The second step, he says, involves creating a harmonizing data layer. “Think about it as your iTunes data catalog, where your albums in iTunes are categorized by rock, pop, alternative, etc. It’s the same idea. Now that we have data in one place, how do we create albums from the data?”
Shoemaker says that bringing in social determinant data is a key priority for Allina this year. “Consumer insights is another one we have put energy into,” he explains. “Hospital-centric data is necessary, but thinking of it from a retail experience level and understanding your role in the market you are trying to serve is relatively new to healthcare. We are trying to build that insights practice.” Another strong focus is on patient-reported outcomes, he adds.
Cynthia Burghard, research director of IDC Health Insights in Framingham, Mass., says CIOs tend to have a more short-term focus and are looking for analytics solutions that solve specific problems. If a CIO in a health system with tiny margins asks to invest $5 million for the next five years to build a data lake, they might be out of a job, she says. “But if that same CIO hears that the health system is getting penalized heavily for its readmission rates and can find something to help solve that problem analytically, that is a much more compelling argument.” In other words, CIOs are less focused on pristine infrastructure to do analytics than on getting help to solve today’s problems.

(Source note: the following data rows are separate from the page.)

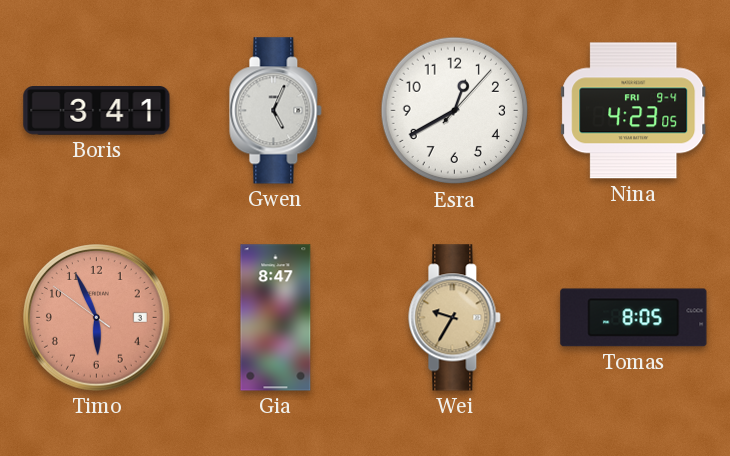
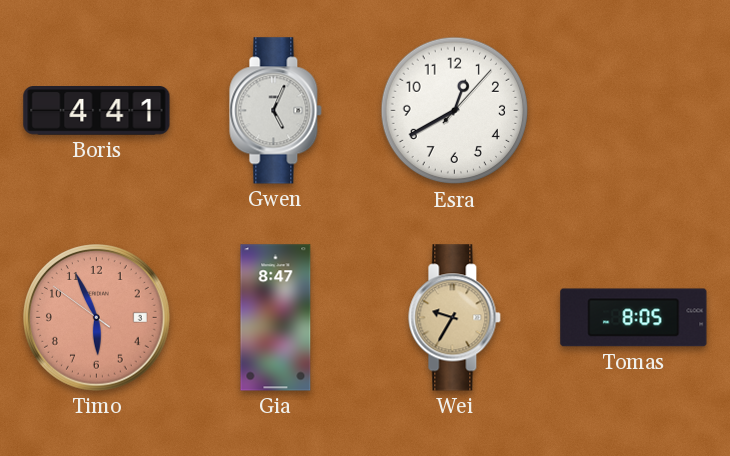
Boris: 3:41 -> 4:41
Nina: 4:23 -> none
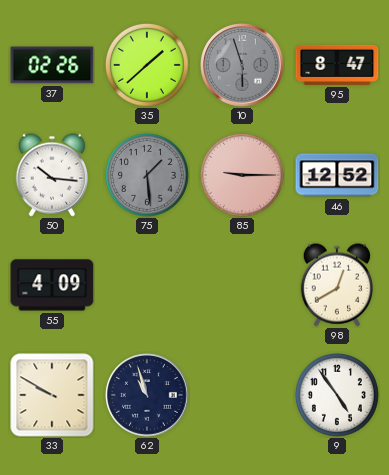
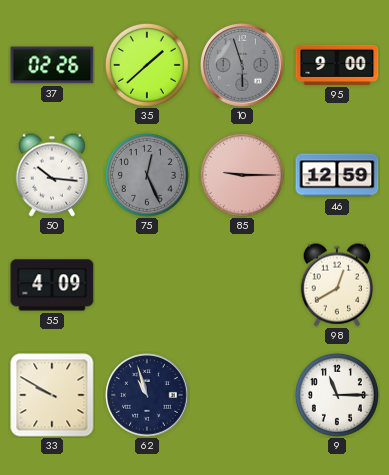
95: 8:47 -> 9:00
75: 1:29 -> 12:26
46: 12:52 -> 12:59
9: 4:54 -> 11:15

Of course, there is a personnel and talent management side to analytics as well. During a recent webinar talk, Shakeeb Akhter, director of the enterprise data warehouse at Northwestern University’s Feinberg School of Medicine, described what has worked well there. “When you’re first starting down the data warehousing and analytics path, it is important to find people who have a blend of experience with clinical operations, with the EHR workflows, and some business intelligence background,” he says. “We’ve hired people who have some sort of clinical background or have been application analysts. We made them data architects and started training them to think about things on a much larger scale from a data warehousing perspective.”
The proliferation of data, including large data sets involving genomics and research, is forcing CIOs to reconsider the traditional data center model and focus more on hybrid cloud and public cloud offerings from vendors such as Amazon and Microsoft. A recent blog post by David Cappuccio, a Gartner research vice president, was titled “The Data Center Is Dead.” He wrote that “the role of the traditional data center is being relegated to that of a legacy holding area, dedicated to very specific services than cannot be supported elsewhere, or supporting those systems that are most economically efficient on-premises.” He wrote that Gartner estimates that by 2025, 80 percent of enterprises will have shut down their traditional data center, versus 10 percent today.

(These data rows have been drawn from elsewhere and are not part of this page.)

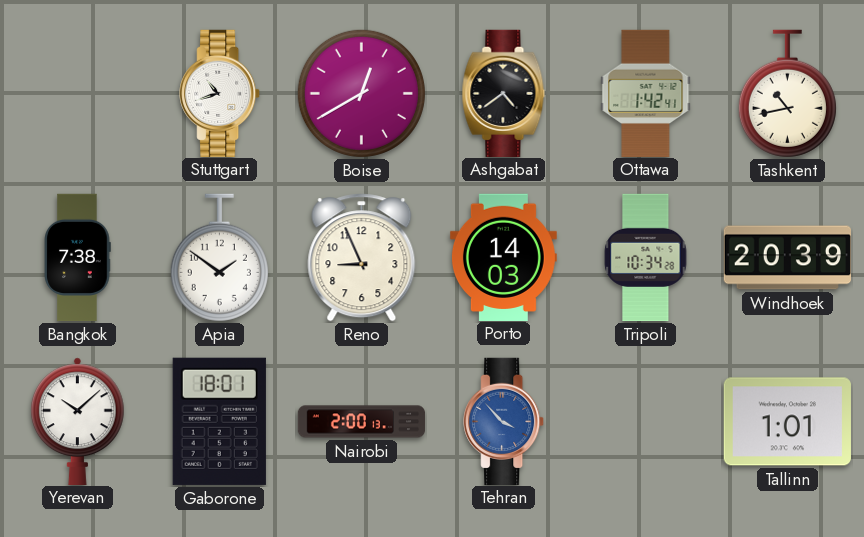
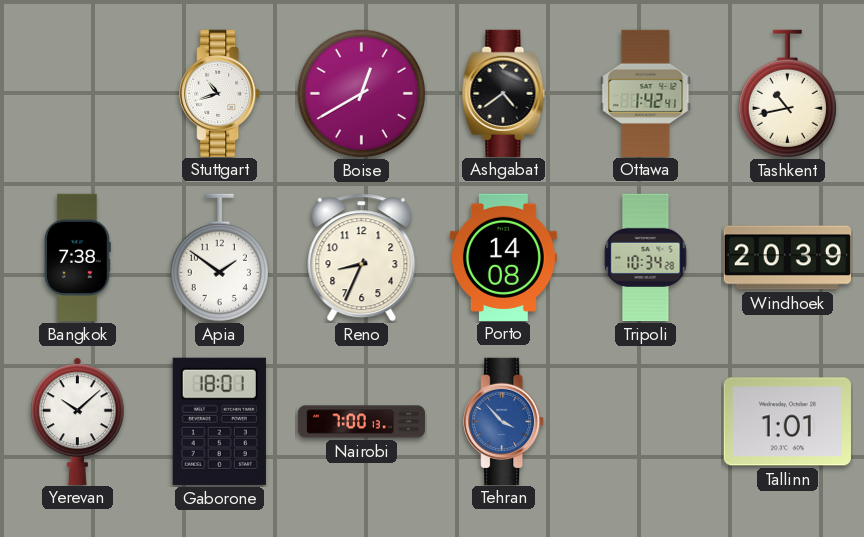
Reno: 8:56 -> 8:34
Porto: 14:03 -> 14:08
Nairobi: 2:00 -> 7:00
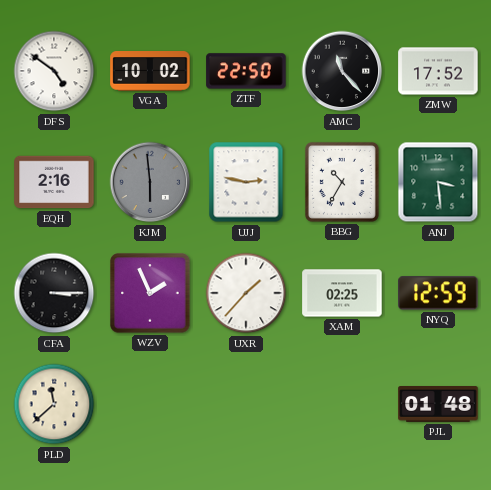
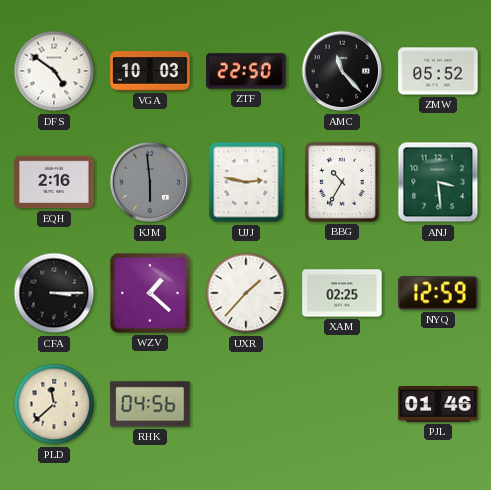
VGA: 10:02 -> 10:03
ZMW: 17:52 -> 05:52
WZV: 1:56 -> 1:22
RHK: none -> 04:56
PJL: 01:48 -> 01:46
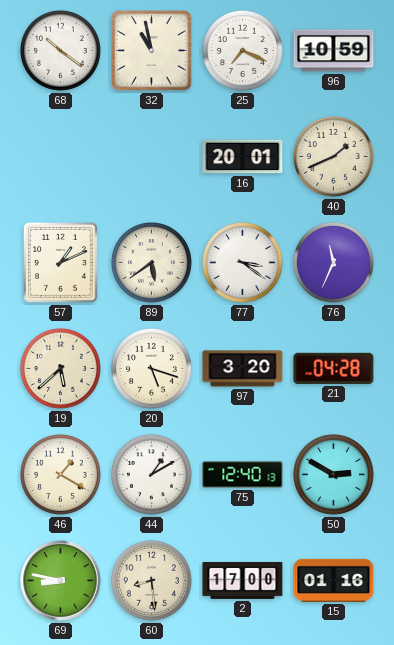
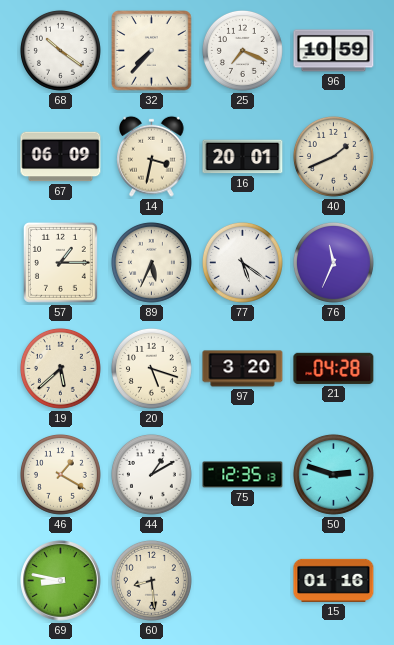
32: 10:58 -> 7:37
67: none -> 06:09
14: none -> 3:32
57: 1:11 -> 1:15
89: 5:39 -> 5:34
77: 3:21 -> 5:21
75: 12:40 -> 12:35
50: 2:50 -> 2:48
2: 17:00 -> none
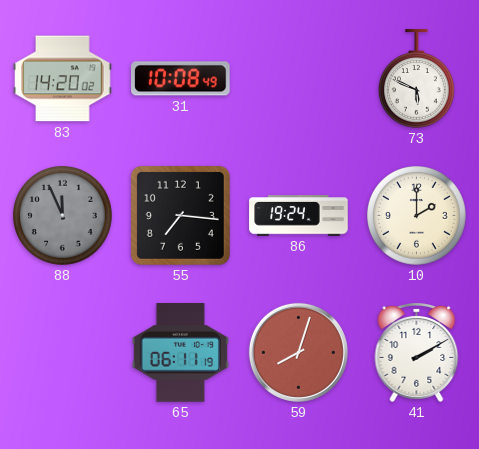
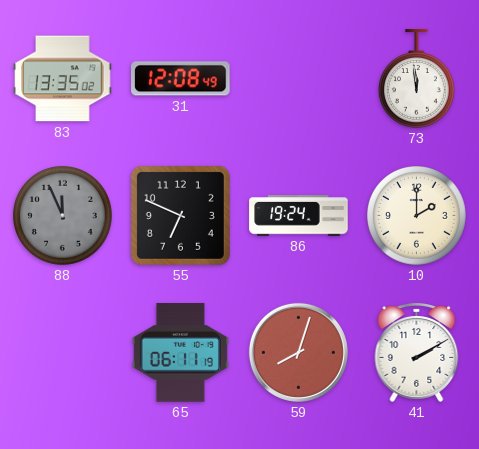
83: 14:20 -> 13:35
31: 10:08 -> 12:08
73: 5:49 -> 11:59
55: 7:16 -> 6:49
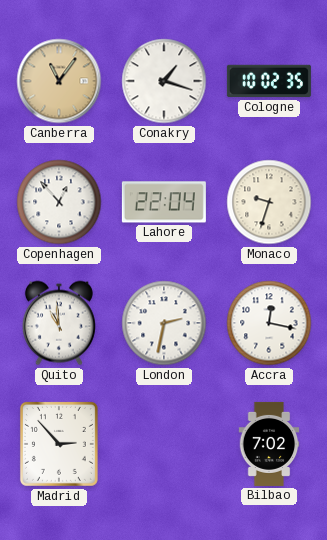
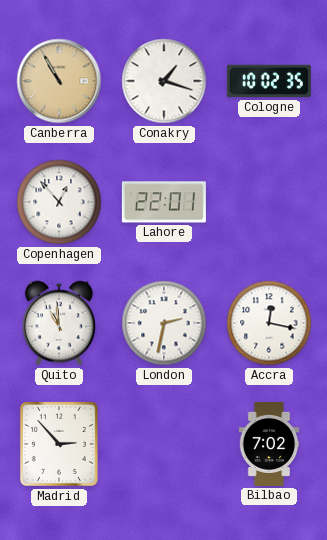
Canberra: 11:06 -> 10:55
Lahore: 22:04 -> 22:01
Monaco: 9:33 -> none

In healthcare, however, one challenge is that many departmental systems, such as lab systems, were developed in older architectures. “You can’t just press a button and throw it up into the cloud,” IDC Health Insights Burghard says. “The application vendor has to modernize the software. Ripping and replacing a pharmacy system is not top of mind for CIOs these days. If they can limp along with it, they probably
are going to.”
Allina serves as a good example. It built a data center six years ago, which made business sense at the time, Shoemaker says. When it needed a second new data center, it chose a co-location design. “So far, we haven’t moved away from data center management, but we are always looking at when cloud-based management of our data stores makes more sense than on-premises solutions.” It requires regular re-assessment, he adds, “because the world does change every 18 months or so.”